- Country: India
- State: Rajasthan
- District: Nagaur
- Tehsil: Makrana
- Elevation: 423 m (1,388 ft)

Population (2011)
- • Total: 4,066

Languages
- • Official: Hindi, Marwari, English, Urdu Rajasthani
- Time zone: UTC+5:30 (IST)
- PIN: 341504
- ISO 3166 code: RJ-IN
- Vehicle registration: RJ-
- Website: http://rajasthan.gov.in/

= Kheri Shilla =

Kheri Shilla is a village in Makrana tehsil in Nagaur district, Rajasthan state of India. It is 7 km from Gachhipura.
Other names for Kheri Shella are Mundelo Ki kheri and Guda Kheri, and the latest name of is Devnagari Kheri Sheela. There is a temple of Lord Dev Narayan.

==History==
It is an old village, which, before independence (1947) was under Jodhpur riyasat.
The village is currently in Makaran Tahsil but was formerly in Parbatsar tahsil.
Culturaliy it is predominantly Rajasthani (Marwari). Kheri Sheela is a small village located in Makrana Tehsil of Nagaur district,
Rajasthan with total 244 families residing. The Kheri Sheela village has population of 1199 of which 588 are males while 611 are females as per Population Census 2011.

In Kheri Sheela village population of children with age 0-6 is 167 which makes up 13.93% of total population of village. Average Sex Ratio of Kheri Sheela village is 1039 which is higher than Rajasthan state average of 928. Child Sex Ratio for the Kheri Sheela as per census is 965, higher than Rajasthan average of 888.
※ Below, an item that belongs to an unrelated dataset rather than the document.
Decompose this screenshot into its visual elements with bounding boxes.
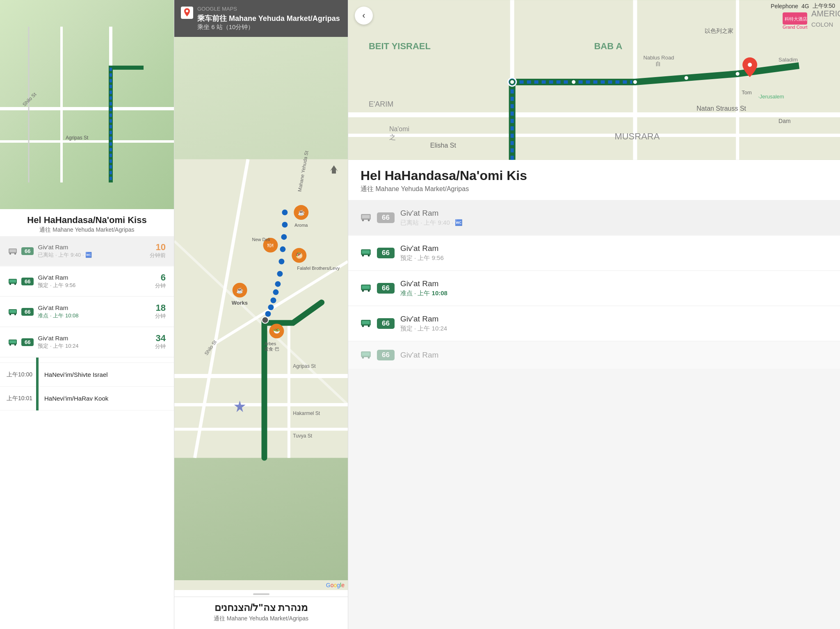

Kheri Sheela village has lower literacy rate compared to Rajasthan. In 2011, literacy rate of Kheri Sheela village was 53.39% compared to 66.11% of Rajasthan. In Kheri Sheela Male literacy stands at 67.59% while female literacy rate was 39.89%.

As per constitution of India and Panchyati Raaj Act, Kheri Sheela village is administrated by Sarpanch (Head of Village) who is elected representative of village.

Caste Factor
Kheri Sheela village of Nagaur has substantial population of Schedule Caste. Schedule Caste (SC) constitutes 27.52% of total population in Kheri Sheela village. The village Kheri Sheela currently does not have any Schedule Tribe (ST) population.

==Economy==
The economy of the village is based on agriculture. Bajra (pearl millet), moong (mung beans), till (sesame) & jowar (sorghum) are the main crops during the rainy season.

The area is known for supplying oxen for traditional agriculture, although they used to be supplied to other states in India, they are no longer as popular.

It is one of the villages of Makarana mundal, which is known for supplying marble especially white marble, worldwide. Work Profile
In Kheri Sheela village out of total population, 636 were engaged in work activities. 70.13% of workers describe their work as Main Work (Employment or Earning more than 6 Months) while 29.87% were involved in Marginal activity providing livelihood for less than 6 months. Of 636 workers engaged in Main Work, 361 were cultivators (owner or co-owner) while 2 were Agricultural labourer.
Particulars	Total	Male	Female
Total No. of Houses	244	-	-
Population	1,199	588	611
Child (0–6)	167	85	82
Schedule Caste	330	162	168
Schedule Tribe	0	0	0
Literacy 53.39% 67.59% 39.89%
Total Workers	636	301	335
Main Worker	446	0	0
Marginal Worker	190	0	0

==Nearby villages and features==
The surrounding villages are Guda-Barnel to the south, Altawa to the north, to the west is Bajoli and to the east Kuchipala. The nearest towns are Gachhipura, Degana and Makrana

Around 9 km away is a mountain called Bhakri, which is a source of tungsten.

About 43 km away is an area with a large source of salt-water, where the Indian government has established a sodium production plant.

==Population==
The population of Kheri Shilla is 5000.

===Castes===
70% of the population is Choudhary Mundel but other castes also live in the village including Brahmin, Maheshwari, Jangir, Megwal, Bawari, Charan and Gurjjar.